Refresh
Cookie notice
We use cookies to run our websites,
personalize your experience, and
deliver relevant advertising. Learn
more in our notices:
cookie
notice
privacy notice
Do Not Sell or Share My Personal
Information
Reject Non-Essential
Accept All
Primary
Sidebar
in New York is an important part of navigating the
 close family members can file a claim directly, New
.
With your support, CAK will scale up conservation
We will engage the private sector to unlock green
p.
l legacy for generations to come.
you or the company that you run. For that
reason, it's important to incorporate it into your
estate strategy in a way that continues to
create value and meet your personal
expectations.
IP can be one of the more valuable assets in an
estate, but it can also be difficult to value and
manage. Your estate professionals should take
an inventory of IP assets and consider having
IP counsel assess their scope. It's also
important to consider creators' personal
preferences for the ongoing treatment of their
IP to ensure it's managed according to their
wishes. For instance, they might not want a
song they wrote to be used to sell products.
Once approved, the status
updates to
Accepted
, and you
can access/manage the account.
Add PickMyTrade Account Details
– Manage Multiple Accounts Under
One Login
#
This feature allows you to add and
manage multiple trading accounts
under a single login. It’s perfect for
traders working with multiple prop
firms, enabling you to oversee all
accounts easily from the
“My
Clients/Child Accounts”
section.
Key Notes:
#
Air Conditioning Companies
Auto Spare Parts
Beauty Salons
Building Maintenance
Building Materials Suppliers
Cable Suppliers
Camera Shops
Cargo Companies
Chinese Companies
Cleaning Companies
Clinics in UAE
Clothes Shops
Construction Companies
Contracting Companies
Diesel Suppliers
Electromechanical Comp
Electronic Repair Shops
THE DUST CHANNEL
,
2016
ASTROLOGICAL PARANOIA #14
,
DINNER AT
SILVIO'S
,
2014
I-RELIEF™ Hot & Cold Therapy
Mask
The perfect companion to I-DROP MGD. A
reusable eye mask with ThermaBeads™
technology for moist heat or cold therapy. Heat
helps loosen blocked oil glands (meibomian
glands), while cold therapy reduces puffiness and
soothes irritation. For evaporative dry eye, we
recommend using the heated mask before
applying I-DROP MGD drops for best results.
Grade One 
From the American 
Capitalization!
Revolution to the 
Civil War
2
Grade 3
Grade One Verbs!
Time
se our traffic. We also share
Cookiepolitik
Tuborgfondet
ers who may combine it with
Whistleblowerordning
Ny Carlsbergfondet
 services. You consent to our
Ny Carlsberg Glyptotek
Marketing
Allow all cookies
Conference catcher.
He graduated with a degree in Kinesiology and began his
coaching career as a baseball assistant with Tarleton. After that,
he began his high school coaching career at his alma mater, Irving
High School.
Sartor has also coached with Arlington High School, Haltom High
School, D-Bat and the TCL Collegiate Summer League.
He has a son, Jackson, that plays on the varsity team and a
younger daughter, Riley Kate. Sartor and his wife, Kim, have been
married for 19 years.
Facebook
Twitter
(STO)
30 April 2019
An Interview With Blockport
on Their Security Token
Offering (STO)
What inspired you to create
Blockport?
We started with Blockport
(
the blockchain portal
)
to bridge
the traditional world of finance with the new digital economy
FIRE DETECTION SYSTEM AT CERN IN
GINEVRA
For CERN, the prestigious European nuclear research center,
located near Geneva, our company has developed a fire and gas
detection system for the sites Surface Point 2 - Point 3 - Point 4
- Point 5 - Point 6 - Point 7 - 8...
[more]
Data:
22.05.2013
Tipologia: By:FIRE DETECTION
════════════════
### What the exercise asks
Gather all lines with the string "that" from the data.

### Result
you or the company that you run. For that
estate strategy in a way that continues to
coaching career as a baseball assistant with Tarleton. After that,
He has a son, Jackson, that plays on the varsity team and a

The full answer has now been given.